Hypothesis-I: The wolf consumes the deer in order to prevent widespread disease in deer populations.
Hypothesis-II: The wolf is necessary for sustainable deer populations.
Experiment: Fence off four sets of 100 000 acres of regional forest with a confined deer population of 1000 deer and respectively 0, 10, 50, and 100 wolves over a five year period. Variables would include age of initial starting populations, ratio of males and females within population, alternate food sources for wolves, limited range and food sources for deer, no other predators or hunting is allowed during the study.

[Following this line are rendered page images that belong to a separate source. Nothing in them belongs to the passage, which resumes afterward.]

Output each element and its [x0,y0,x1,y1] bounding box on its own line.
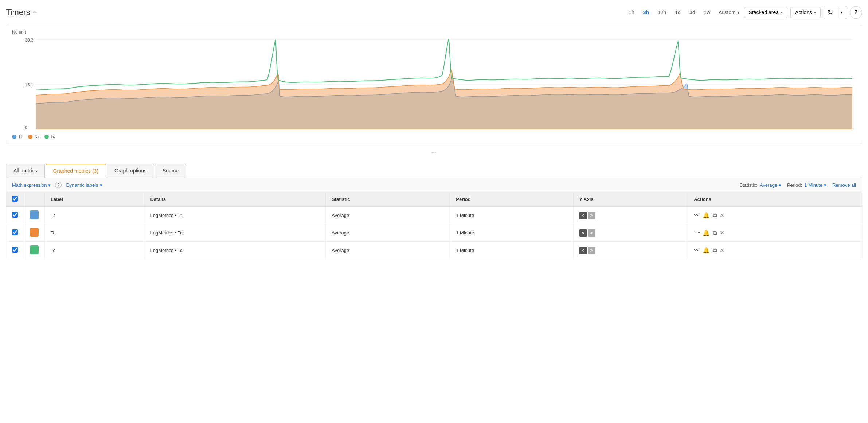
actions-button[interactable]: Actions ▾ [790,7,821,18]
chart-svg: 30.3 15.1 0 [12,36,856,131]
time-btn-3h[interactable]: 3h [642,8,650,17]
row-tt-copy-icon[interactable]: ⧉ [713,212,717,219]
split-button[interactable]: ▾ [837,6,847,19]
row-tc-graph-icon[interactable]: 〰 [694,247,700,254]
metrics-table: Label Details Statistic Period Y Axis Ac… [6,192,862,259]
chevron-down-icon: ▾ [100,182,102,188]
table-header-row: Label Details Statistic Period Y Axis Ac… [6,192,862,207]
row-tc-remove-icon[interactable]: ✕ [720,247,724,254]
dynamic-labels-button[interactable]: Dynamic labels ▾ [66,182,102,188]
row-tt-yaxis-right[interactable]: > [588,212,595,219]
row-tc-yaxis-cell: < > [573,242,688,259]
row-tt-checkbox-cell [6,207,24,224]
row-ta-copy-icon[interactable]: ⧉ [713,230,717,236]
math-expression-button[interactable]: Math expression ▾ [12,182,51,188]
row-tt-color-swatch [30,210,39,219]
header-left: Timers ✏ [6,8,37,17]
edit-icon[interactable]: ✏ [33,9,37,15]
help-icon[interactable]: ? [55,182,62,188]
row-tc-swatch-cell [24,242,45,259]
row-ta-yaxis-right[interactable]: > [588,229,595,237]
time-btn-1h[interactable]: 1h [627,8,636,17]
metrics-toolbar: Math expression ▾ ? Dynamic labels ▾ Sta… [6,178,862,192]
row-tt-checkbox[interactable] [12,212,18,218]
tab-source[interactable]: Source [155,164,186,178]
col-label: Label [45,192,144,207]
page: Timers ✏ 1h 3h 12h 1d 3d 1w custom ▾ Sta… [0,0,868,265]
row-tc-copy-icon[interactable]: ⧉ [713,247,717,254]
row-tt-details: LogMetrics • Tt [144,207,326,224]
tab-graphed-metrics[interactable]: Graphed metrics (3) [46,164,106,178]
time-btn-1w[interactable]: 1w [703,8,712,17]
row-ta-yaxis-cell: < > [573,224,688,242]
row-tc-label: Tc [45,242,144,259]
row-tt-statistic: Average [326,207,450,224]
tab-all-metrics[interactable]: All metrics [6,164,45,178]
row-tc-action-icons: 〰 🔔 ⧉ ✕ [694,247,856,254]
row-tt-yaxis-nav: < > [579,212,682,219]
table-row: Tc LogMetrics • Tc Average 1 Minute < > … [6,242,862,259]
row-tt-actions-cell: 〰 🔔 ⧉ ✕ [688,207,862,224]
time-btn-3d[interactable]: 3d [688,8,697,17]
toolbar-right: Statistic: Average ▾ Period: 1 Minute ▾ … [740,182,856,188]
chevron-down-icon: ▾ [824,182,826,188]
col-checkbox [6,192,24,207]
row-ta-period: 1 Minute [450,224,573,242]
statistic-label: Statistic: [740,182,758,188]
row-tc-alarm-icon[interactable]: 🔔 [703,247,710,254]
tabs-section: All metrics Graphed metrics (3) Graph op… [6,164,862,259]
chevron-down-icon: ▾ [48,182,51,188]
chart-legend: Tt Ta Tc [12,134,856,139]
chart-type-label: Stacked area [749,9,779,15]
row-tc-color-swatch [30,245,39,254]
page-title: Timers [6,8,30,17]
col-yaxis: Y Axis [573,192,688,207]
time-btn-custom[interactable]: custom ▾ [718,8,741,17]
row-ta-checkbox[interactable] [12,229,18,235]
period-label: Period: [787,182,802,188]
row-ta-details: LogMetrics • Ta [144,224,326,242]
help-button[interactable]: ? [850,6,862,19]
row-ta-label: Ta [45,224,144,242]
svg-text:30.3: 30.3 [25,38,34,43]
row-tt-yaxis-left[interactable]: < [579,212,587,219]
period-value-button[interactable]: 1 Minute ▾ [804,182,826,188]
select-all-checkbox[interactable] [12,196,18,202]
row-tt-graph-icon[interactable]: 〰 [694,212,700,219]
row-tc-yaxis-right[interactable]: > [588,247,595,254]
row-tt-remove-icon[interactable]: ✕ [720,212,724,219]
legend-item-ta: Ta [28,134,39,139]
row-tc-details: LogMetrics • Tc [144,242,326,259]
chart-y-label: No unit [12,30,856,35]
statistic-control: Statistic: Average ▾ [740,182,781,188]
header: Timers ✏ 1h 3h 12h 1d 3d 1w custom ▾ Sta… [6,6,862,19]
chevron-down-icon: ▾ [779,182,781,188]
row-tc-statistic: Average [326,242,450,259]
chart-wrapper: 30.3 15.1 0 [12,36,856,131]
row-tc-checkbox[interactable] [12,247,18,253]
remove-all-button[interactable]: Remove all [832,182,856,188]
table-row: Tt LogMetrics • Tt Average 1 Minute < > … [6,207,862,224]
row-ta-remove-icon[interactable]: ✕ [720,229,724,236]
time-buttons: 1h 3h 12h 1d 3d 1w custom ▾ [627,8,741,17]
row-ta-statistic: Average [326,224,450,242]
legend-label-ta: Ta [34,134,39,139]
row-tt-label: Tt [45,207,144,224]
row-tc-checkbox-cell [6,242,24,259]
row-tt-alarm-icon[interactable]: 🔔 [703,212,710,219]
time-btn-1d[interactable]: 1d [673,8,682,17]
row-tc-yaxis-left[interactable]: < [579,247,587,254]
dynamic-labels-label: Dynamic labels [66,182,98,188]
tab-graph-options[interactable]: Graph options [107,164,154,178]
col-details: Details [144,192,326,207]
refresh-button[interactable]: ↻ [824,6,837,19]
statistic-value-button[interactable]: Average ▾ [760,182,781,188]
period-value: 1 Minute [804,182,822,188]
chart-type-button[interactable]: Stacked area ▾ [744,7,788,18]
row-ta-graph-icon[interactable]: 〰 [694,230,700,236]
time-btn-12h[interactable]: 12h [656,8,668,17]
legend-label-tc: Tc [50,134,55,139]
row-ta-yaxis-left[interactable]: < [579,229,587,237]
legend-dot-tt [12,135,16,139]
row-ta-alarm-icon[interactable]: 🔔 [703,229,710,236]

Results End of Year One: Set-1: 0 wolves = 1250 deer live, 10 deer die
Set-2: 10 wolves = 1125 deer live, 125 deer die
Set-3: 50 wolves = 750 deer live, 500 deer die
Set-4: 95 wolves live, 5 wolves die = 0 deer live, 1000 deer die
Results End of Year Two: Set-1: 0 wolves = 1546 deer live, 16 deer die
Set-2: 12 wolves = 1262 deer die, 144 deer die
Set-3: 55 wolves live, 5 wolves die = 338 deer live, 550 deer die
Set-4: 0 wolves live, 95 wolves die = 0 deer live
Results End of Year Three: Set-1: 0 wolves = 1860 deer live, 78 deer die
Set-2: 14 wolves = 1410 deer live, 168 deer die
Set-3: 40 wolves live, 15 wolves die = 23 deer live, 400 deer die
Set-4: 0 wolves = 0 deer
Results End of Year Four: Set-1: 0 wolves = 2139 deer live, 186 deer die
Set-2: 16 wolves = 1571 deer live, 192 deer die
Set-3: 0 wolves live, 40 wolves die = 1 deer lives, 27 deer die
Set-4: 0 wolves = 0 deer
Results End of Year Five: Set-1: 0 wolves = 1599 deer live, 753 deer die
Set-2: 18 wolves live, 2 wolves die = 1748 deer live, 216 deer die
Set-3: 0 wolves = 1 deer lives,
Set-4: 0 wolves = 0 deer

Results Summary: Two wolf pups were annually produced for each pack of 10 wolves. Each wolf required the consumption of an equivalent of 1 deer/month. In Set-2 wolf consumption of deer was maintaining at 11-12% annually and wolf population was increasing by 10-15% annually. In Set-3 wolf consumption of deer decimated deer population in three years. In Set-4 wolf consumption of deer decimated deer population in one year. In Set-3 and Set-4 wolf populations were decimated in two and four years respectively.

Deer populations were reproducing at 25% annually. In Set-1 disease due to mange increased semi-logarithmically (1%, 2%, 8%, 16%, 32%). In Set-2,3,4 death was due primarily to wolf consumption.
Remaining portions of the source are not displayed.